Task description: Return the data exactly, without pictures.

Supplied data:
--------------------------------
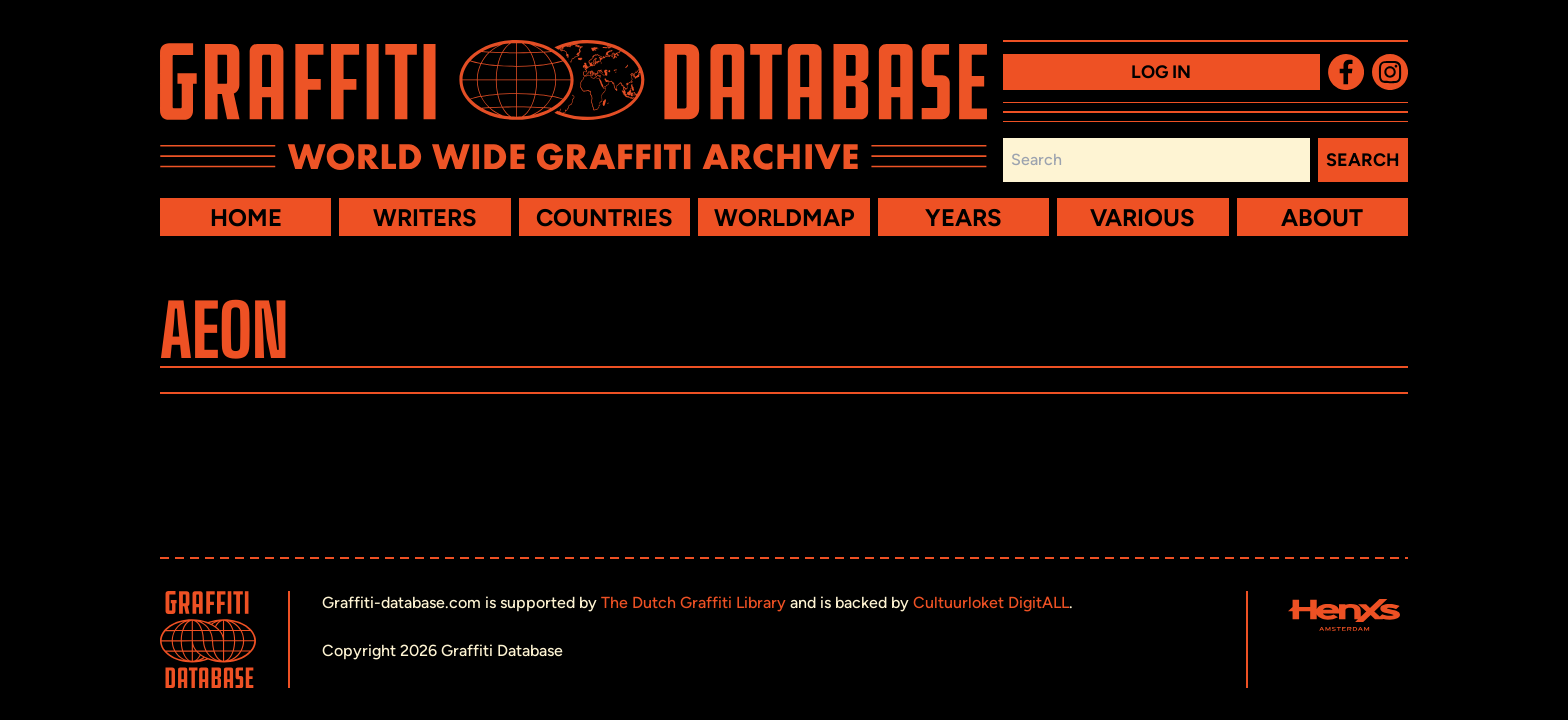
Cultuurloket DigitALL (991, 602)
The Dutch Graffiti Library (693, 602)
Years (963, 217)
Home (246, 217)
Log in (1161, 72)
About (1322, 217)
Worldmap (784, 217)
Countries (604, 217)
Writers (425, 217)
--------------------------------
Solution for this task:
Cultuurloket DigitALL (991, 602)
The Dutch Graffiti Library (693, 602)
Years (963, 217)
Home (246, 217)
Log in (1161, 72)
About (1322, 217)
Worldmap (784, 217)
Countries (604, 217)
Writers (425, 217)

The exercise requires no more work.